On Oct. 22, 2016, the same day that AT&T reached a deal to buy Time Warner for $108.7 billion, Trump vowed on the campaign trail that his administration would block it, saying it would unfairly concentrate power in the marketplace..
But while he tried, he didn't succeed.
Presidents cannot reject or approve mergers and acquisitions, but they can appoint people to departments that oversee them, which Trump did with Makan Delrahim, who serves as the assistant attorney general for the Justice Department's antitrust division. Delrahim's appointment was approved by the Senate in September 2017.
About two months later, the antitrust division announced it was suing to block AT&T's bid.
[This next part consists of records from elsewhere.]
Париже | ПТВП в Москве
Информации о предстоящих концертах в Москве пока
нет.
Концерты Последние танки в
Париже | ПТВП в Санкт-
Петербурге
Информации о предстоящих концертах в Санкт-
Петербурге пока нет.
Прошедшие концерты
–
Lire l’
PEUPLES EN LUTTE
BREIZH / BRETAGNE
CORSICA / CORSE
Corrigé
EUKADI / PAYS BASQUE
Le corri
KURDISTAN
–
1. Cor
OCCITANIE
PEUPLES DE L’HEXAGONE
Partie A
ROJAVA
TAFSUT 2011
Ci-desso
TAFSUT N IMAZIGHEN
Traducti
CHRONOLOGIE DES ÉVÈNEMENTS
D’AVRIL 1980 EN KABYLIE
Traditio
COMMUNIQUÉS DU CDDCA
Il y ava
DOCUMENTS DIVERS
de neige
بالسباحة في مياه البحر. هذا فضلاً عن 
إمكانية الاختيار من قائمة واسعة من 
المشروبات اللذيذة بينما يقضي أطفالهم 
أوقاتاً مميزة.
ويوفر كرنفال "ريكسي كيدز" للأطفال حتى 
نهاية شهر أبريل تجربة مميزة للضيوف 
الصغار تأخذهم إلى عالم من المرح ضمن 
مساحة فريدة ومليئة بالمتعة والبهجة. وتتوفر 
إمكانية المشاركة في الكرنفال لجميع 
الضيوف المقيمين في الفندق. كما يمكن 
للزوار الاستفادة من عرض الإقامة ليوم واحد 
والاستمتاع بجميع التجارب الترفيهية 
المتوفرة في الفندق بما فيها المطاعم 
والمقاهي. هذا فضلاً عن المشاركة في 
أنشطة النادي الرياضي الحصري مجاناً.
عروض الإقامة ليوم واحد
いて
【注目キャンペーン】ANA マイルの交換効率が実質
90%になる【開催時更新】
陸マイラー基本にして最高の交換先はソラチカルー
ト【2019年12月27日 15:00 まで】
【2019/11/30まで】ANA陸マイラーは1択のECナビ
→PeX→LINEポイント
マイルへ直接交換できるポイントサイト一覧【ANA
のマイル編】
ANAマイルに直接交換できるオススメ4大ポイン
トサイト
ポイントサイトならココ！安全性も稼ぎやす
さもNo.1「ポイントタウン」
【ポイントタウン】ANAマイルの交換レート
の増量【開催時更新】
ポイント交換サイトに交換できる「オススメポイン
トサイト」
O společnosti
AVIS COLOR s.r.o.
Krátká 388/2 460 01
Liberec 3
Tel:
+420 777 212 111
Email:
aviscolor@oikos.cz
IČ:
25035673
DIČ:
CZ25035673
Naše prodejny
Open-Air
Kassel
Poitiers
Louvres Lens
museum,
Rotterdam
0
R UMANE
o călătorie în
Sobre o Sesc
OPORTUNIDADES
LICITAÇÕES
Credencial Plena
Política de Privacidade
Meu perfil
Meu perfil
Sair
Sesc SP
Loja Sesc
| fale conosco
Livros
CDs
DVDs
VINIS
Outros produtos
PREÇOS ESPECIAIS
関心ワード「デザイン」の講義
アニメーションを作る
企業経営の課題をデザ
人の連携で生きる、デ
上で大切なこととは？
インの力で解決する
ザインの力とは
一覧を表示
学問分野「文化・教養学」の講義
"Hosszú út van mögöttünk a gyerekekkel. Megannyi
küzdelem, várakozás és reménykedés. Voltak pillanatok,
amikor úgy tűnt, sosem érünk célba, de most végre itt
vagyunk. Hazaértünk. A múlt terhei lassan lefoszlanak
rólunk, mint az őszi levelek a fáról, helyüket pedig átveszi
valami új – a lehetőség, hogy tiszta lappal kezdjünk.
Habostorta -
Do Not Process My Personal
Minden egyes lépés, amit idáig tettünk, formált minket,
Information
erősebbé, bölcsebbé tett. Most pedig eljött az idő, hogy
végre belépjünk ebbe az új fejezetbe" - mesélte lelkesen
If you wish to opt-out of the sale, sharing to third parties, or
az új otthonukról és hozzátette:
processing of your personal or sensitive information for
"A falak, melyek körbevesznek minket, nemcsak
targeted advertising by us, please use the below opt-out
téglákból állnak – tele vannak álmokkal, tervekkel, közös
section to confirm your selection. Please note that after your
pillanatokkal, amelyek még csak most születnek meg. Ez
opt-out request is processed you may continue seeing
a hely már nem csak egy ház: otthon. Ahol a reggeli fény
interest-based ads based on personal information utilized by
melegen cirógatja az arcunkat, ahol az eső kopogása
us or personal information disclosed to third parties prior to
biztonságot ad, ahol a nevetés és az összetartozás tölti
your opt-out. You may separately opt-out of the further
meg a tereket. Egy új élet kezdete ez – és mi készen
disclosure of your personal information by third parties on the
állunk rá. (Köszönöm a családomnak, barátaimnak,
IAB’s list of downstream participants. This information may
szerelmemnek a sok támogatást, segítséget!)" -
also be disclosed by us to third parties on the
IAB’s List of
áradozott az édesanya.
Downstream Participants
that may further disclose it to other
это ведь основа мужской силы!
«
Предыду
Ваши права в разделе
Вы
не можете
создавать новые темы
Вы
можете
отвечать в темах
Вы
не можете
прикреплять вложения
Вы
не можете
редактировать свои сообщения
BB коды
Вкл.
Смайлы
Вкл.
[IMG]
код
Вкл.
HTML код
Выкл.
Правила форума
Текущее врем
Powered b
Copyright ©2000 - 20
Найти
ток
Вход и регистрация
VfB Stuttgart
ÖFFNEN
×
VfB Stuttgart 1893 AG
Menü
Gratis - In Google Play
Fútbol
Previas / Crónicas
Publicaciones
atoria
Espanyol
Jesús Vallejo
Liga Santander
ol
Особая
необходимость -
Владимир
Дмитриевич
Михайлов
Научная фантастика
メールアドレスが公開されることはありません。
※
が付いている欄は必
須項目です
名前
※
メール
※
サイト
But a federal judge rejected the DOJ's assertion that the deal would substantially reduce market competition and approved the acquisition in June 2018.
U.S. District Court Judge Richard Leon said the DOJ didn't prove that AT&T's acquisition of Time Warner would raise prices for television and internet services and limit consumer choice in a way that would be "likely to lessen competition substantially." He did not impose conditions on the deal.
While AT&T officially completed the acquisition days later, the DOJ made a last-ditch appeal on July 11, 2018.
The effort failed in February 2019, after a three-judge panel on the U.S. Court of Appeals for the District of Columbia backed the deal unanimously. The DOJ said it would not pursue further litigation in the case.
The acquisition is complete, and the U.S. government lost its final appeal. We rate this Promise Broken.